Carilli Maria, Gorin Gennady, Choi Yongin, Chari Tara, Pachter Lior
Division of Biology and Biological Engineering, California Institute of Technology.
Division of Chemistry and Chemical Engineering, California Institute of Technology.
bioRxiv. 2023 May 2:2023.01.13.523995. doi: 10.1101/2023.01.13.523995.

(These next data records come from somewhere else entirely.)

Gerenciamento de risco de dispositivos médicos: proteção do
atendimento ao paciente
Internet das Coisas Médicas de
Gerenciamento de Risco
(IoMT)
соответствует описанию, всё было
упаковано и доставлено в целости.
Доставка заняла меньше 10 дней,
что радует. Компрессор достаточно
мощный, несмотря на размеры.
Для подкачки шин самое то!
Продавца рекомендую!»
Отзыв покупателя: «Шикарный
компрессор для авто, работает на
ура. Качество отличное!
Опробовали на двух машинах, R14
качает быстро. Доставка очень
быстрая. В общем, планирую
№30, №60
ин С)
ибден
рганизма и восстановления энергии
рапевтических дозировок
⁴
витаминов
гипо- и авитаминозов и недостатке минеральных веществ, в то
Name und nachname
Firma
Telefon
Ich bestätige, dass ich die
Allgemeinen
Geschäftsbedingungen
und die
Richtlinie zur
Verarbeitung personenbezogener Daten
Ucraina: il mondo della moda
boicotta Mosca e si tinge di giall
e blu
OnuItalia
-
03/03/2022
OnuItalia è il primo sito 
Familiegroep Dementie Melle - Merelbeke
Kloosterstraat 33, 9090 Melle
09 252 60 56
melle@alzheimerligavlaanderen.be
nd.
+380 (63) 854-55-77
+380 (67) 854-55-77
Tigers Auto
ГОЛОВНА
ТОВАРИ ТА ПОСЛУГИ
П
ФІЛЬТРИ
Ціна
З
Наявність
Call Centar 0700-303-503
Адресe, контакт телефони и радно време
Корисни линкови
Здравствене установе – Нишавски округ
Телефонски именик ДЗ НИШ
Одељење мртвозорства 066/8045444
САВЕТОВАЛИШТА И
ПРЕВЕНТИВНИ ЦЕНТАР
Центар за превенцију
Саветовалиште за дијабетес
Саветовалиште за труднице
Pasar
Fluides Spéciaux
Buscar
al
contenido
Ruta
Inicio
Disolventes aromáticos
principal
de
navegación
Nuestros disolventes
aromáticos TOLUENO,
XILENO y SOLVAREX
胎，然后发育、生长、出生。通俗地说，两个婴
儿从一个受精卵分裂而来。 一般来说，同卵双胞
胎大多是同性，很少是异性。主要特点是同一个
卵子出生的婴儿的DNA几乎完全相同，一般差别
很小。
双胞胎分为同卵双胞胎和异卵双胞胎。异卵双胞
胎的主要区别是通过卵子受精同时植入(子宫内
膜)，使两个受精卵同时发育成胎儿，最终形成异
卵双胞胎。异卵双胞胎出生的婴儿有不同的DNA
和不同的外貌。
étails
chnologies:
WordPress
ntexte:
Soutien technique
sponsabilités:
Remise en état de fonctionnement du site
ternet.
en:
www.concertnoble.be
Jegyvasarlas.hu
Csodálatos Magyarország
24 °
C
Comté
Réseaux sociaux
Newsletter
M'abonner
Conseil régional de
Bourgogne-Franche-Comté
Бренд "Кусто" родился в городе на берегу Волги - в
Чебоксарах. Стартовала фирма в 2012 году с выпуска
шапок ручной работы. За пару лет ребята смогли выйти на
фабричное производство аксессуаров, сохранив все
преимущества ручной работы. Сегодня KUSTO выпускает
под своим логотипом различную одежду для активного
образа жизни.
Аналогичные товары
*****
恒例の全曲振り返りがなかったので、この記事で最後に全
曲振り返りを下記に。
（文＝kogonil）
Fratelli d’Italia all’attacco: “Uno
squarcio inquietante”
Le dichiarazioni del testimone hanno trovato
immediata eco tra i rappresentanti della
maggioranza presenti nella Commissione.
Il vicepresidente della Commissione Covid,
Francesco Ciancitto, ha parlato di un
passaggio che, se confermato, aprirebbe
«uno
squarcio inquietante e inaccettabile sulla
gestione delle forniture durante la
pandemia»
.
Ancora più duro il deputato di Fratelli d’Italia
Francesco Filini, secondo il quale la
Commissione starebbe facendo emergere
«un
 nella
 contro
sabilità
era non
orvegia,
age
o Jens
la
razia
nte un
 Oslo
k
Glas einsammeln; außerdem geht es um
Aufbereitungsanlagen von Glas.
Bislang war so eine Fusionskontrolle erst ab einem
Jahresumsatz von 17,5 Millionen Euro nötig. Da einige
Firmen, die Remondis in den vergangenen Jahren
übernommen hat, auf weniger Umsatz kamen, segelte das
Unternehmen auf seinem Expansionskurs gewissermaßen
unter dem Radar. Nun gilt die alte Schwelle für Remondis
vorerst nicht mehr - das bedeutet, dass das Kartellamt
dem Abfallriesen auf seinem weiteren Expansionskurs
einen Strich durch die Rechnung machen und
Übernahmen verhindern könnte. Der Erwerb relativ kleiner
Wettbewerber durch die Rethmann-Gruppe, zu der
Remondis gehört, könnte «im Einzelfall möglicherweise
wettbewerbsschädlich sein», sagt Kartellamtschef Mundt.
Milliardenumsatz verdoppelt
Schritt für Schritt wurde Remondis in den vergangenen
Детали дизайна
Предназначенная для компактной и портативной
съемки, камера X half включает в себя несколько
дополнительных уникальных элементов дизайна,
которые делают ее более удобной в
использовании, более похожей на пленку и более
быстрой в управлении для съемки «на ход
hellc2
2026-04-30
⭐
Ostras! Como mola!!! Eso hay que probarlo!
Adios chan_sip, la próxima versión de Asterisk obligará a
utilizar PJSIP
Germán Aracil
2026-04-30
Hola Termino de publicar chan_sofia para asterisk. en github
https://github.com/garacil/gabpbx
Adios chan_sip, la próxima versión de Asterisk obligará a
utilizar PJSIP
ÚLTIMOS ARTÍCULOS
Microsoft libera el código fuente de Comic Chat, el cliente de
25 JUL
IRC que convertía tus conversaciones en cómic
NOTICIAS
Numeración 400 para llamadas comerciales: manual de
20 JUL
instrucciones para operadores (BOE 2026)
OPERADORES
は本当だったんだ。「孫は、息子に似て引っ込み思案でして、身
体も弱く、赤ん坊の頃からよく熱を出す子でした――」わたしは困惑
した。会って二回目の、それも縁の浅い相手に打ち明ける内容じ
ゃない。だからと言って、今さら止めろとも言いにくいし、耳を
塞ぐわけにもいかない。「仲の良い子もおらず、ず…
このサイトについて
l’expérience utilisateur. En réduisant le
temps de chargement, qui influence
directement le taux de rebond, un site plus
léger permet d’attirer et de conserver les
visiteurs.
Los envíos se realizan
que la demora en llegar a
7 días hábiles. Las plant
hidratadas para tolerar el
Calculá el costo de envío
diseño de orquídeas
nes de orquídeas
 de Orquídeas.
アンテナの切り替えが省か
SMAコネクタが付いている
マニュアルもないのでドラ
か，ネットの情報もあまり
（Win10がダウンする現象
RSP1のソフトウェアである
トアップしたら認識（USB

We motivate and present , which combines the variational autoencoder framework of with biophysically motivated, bivariate models for nascent and mature RNA distributions. While previous approaches to integrate bimodal data via the variational autoencoder framework ignore the causal relationship between measurements, models the biophysical processes that give rise to observations. We demonstrate through simulated benchmarking that captures cell type structure in a low-dimensional space and accurately recapitulates parameter values and copy number distributions. On biological data, provides a scalable route for identifying the biophysical mechanisms underlying gene expression. This analytical approach outlines a generalizable strategy for treating multimodal datasets generated by high-throughput, single-cell genomic assays.
我们推动并展示了一种方法,它将[具体文献中提及的]变分自编码器框架与用于新生和成熟RNA分布的具有生物物理动机的双变量模型相结合。虽然以前通过变分自编码器框架整合双峰数据的方法忽略了测量之间的因果关系,但[该方法]对产生观测结果的生物物理过程进行了建模。我们通过模拟基准测试证明,[该方法]在低维空间中捕捉细胞类型结构,并准确概括参数值和拷贝数分布。在生物学数据上,[该方法]为识别基因表达背后的生物物理机制提供了一条可扩展的途径。这种分析方法概述了一种可推广的策略,用于处理由高通量单细胞基因组分析产生的多模态数据集。